Configuring PDI for Use with Hadoop 1.2.0

Table of Contents

Purpose #

In this post I have captured my work configuring Pentaho Data Integration (PDI) for use with Hadoop. It is formatted as a tutorial on how to setup PDI 4.4 with Hadoop 1.2.0 for your use.

Prerequisites #

Java 1.6 or later (Not the OpenJDK distro as it is not compatible with this version of PDI)
Pentaho Data Integration 4.4
An up and running Hadoop 1.2.0 Cluster

Configuring up Pentaho #

Pentaho comes preconfigured for use with Hadoop 0.2.0. Which is great…unless you want to use a different version of Hadoop.
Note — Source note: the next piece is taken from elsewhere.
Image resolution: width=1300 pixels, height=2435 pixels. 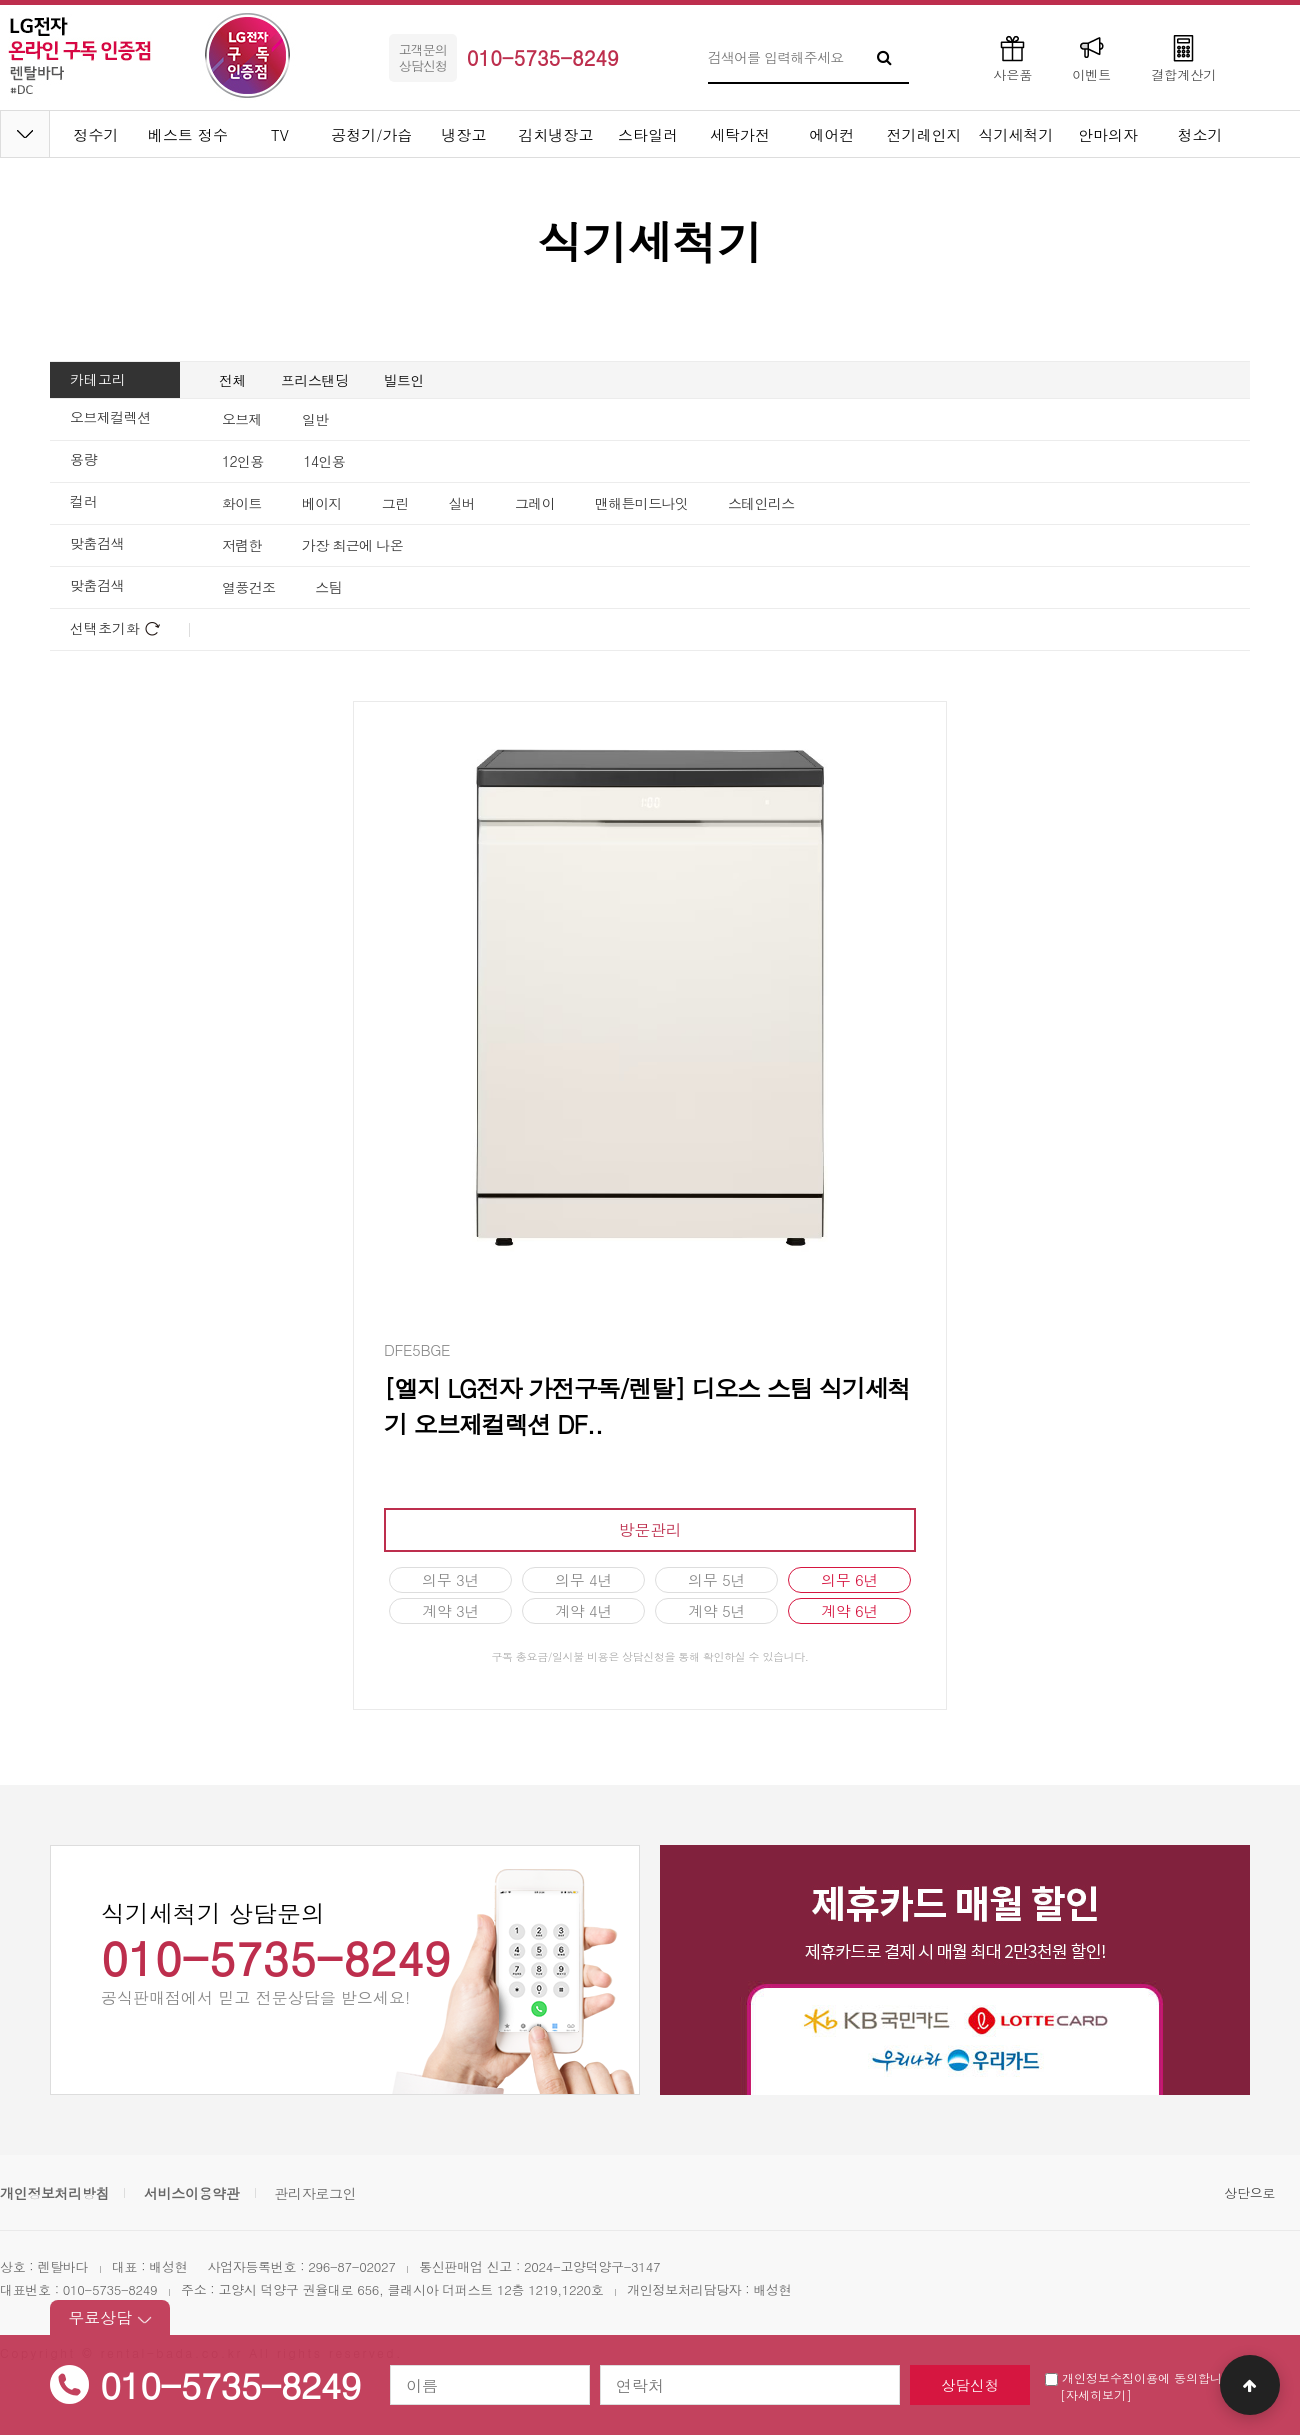 I want to click on [자세히보기], so click(x=1096, y=2394).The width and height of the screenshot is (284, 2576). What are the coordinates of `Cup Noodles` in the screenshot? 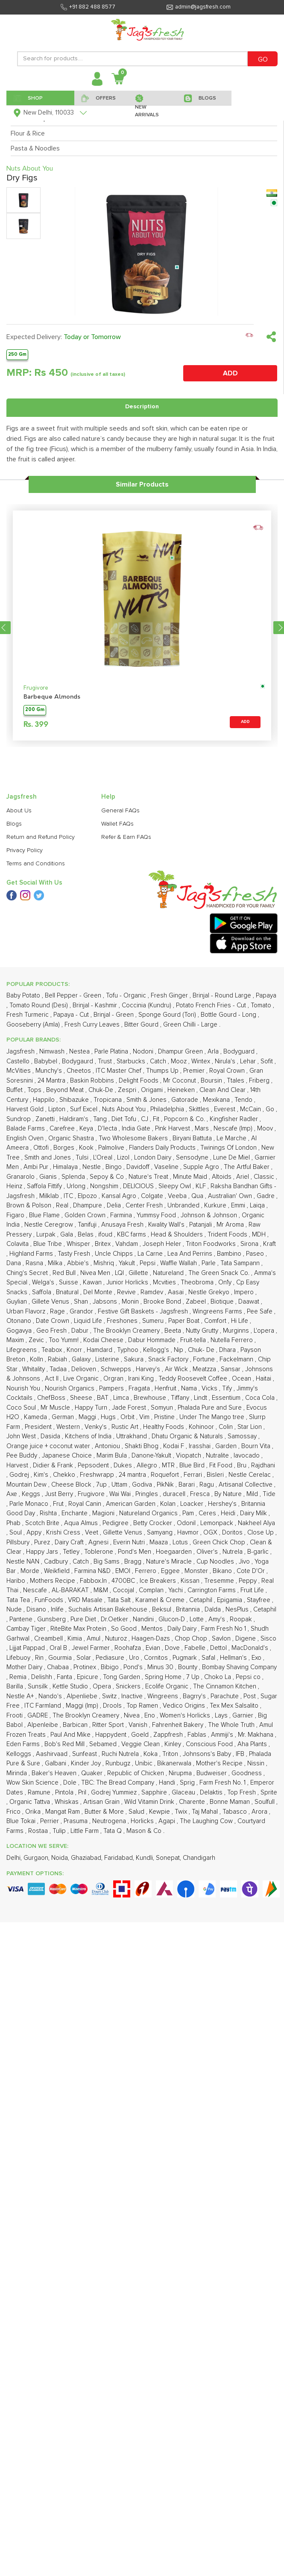 It's located at (216, 1561).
The supported versions of Hadoop for use with Pentaho are outlined in their support matrix that can be found in the Pentaho InfoCenter. In my case, I was using Hadoop 1.2.0 so I found that it is necessary to create your own Hadoop configuration for Pentaho. I augmented the instructions located in the Pentaho InfoCenter on “Creating a New Hadoop Configuration” with the instructions found in this article. See updated instructions below:

Go into the $PDI_HOME/plugins/pentaho-big-data-plugin/hadoop-configurations directory.
Make a copy of the hadoop-20 folder and rename it to hadoop-120. This folder is the name of your new configuration.
Copy the following JAR files from your Hadoop NameNode into the $PDI_HOME/plugins/pentaho-big-data-plugin/hadoop-configurations/hadoop-120/lib/client directory:
- commons-codec-1.4.jar
- commons-configuration-1.6.jar
- hadoop-core-1.2.0.jar
Remove these files after copying in the updated libraries:
- commons-codec-1.3.jar
- hadoop-core-0.20.2.jar
Update theactive.hadoop.configurationproperty, which configures the distribution of Hadoop that PDI will use when communicating with the cluster, in the $PDI_HOME/plugins/pentaho-big-data-plugin/plugin.properties file to look like the following code block:

active.hadoop.configuration=hadoop-120

Once the steps above have been completed then you can start PDI and begin using the Big Data steps like Hadoop Copy Files and MapReduce.